▶ _Task goal_:
Please retype the entries that follow exactly as they are, leaving the images behind.

Collected data
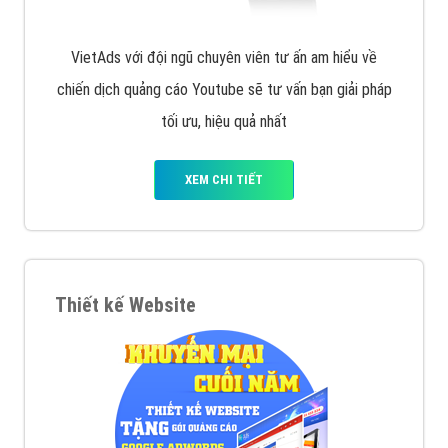
VietAds với đội ngũ chuyên viên tư ấn am hiểu về
chiến dịch quảng cáo Youtube sẽ tư vấn bạn giải pháp
tối ưu, hiệu quả nhất
XEM CHI TIẾT
Thiết kế Website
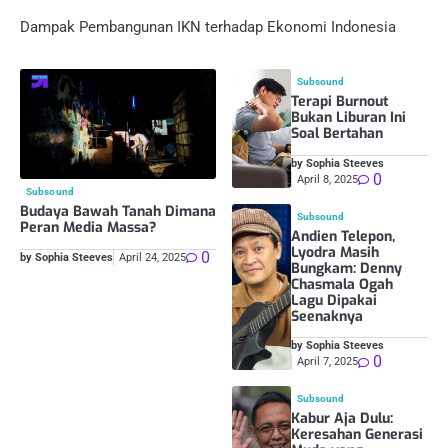
Dampak Pembangunan IKN terhadap Ekonomi Indonesia
Subsound
Terapi Burnout
Bukan Liburan Ini
Soal Bertahan
by Sophia Steeves
0
April 8, 2025
Subsound
Budaya Bawah Tanah Dimana
Subsound
Peran Media Massa?
Andien Telepon,
Lyodra Masih
0
by Sophia Steeves
April 24, 2025
Bungkam: Denny
Chasmala Ogah
Lagu Dipakai
Seenaknya
by Sophia Steeves
0
April 7, 2025
Subsound
Kabur Aja Dulu:
Keresahan Generasi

▶ _Task solution_:
VietAds với đội ngũ chuyên viên tư ấn am hiểu về
chiến dịch quảng cáo Youtube sẽ tư vấn bạn giải pháp
tối ưu, hiệu quả nhất
XEM CHI TIẾT
Thiết kế Website
Dampak Pembangunan IKN terhadap Ekonomi Indonesia
Subsound
Terapi Burnout
Bukan Liburan Ini
Soal Bertahan
by Sophia Steeves
0
April 8, 2025
Subsound
Budaya Bawah Tanah Dimana
Subsound
Peran Media Massa?
Andien Telepon,
Lyodra Masih
0
by Sophia Steeves
April 24, 2025
Bungkam: Denny
Chasmala Ogah
Lagu Dipakai
Seenaknya
by Sophia Steeves
0
April 7, 2025
Subsound
Kabur Aja Dulu:
Keresahan Generasi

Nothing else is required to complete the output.